───── TASK DATA ─────

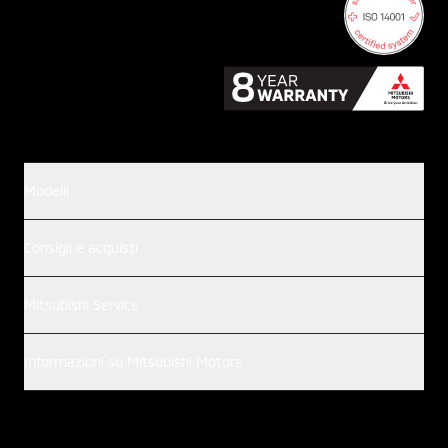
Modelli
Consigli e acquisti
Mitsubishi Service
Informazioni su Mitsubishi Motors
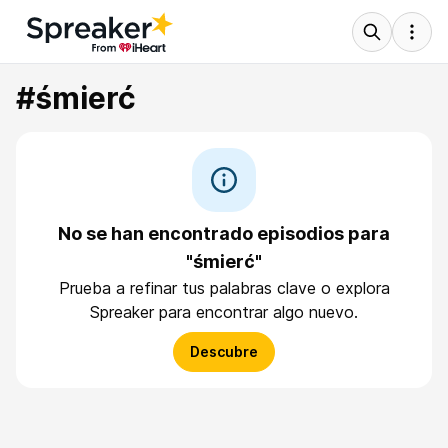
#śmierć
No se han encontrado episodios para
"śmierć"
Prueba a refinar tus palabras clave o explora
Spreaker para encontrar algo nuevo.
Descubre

─────

## WHAT TO PRODUCE
If a line in the records above has the word "Mitsubishi", copy it out.

## RESULT BELOW
Mitsubishi Service
Informazioni su Mitsubishi Motors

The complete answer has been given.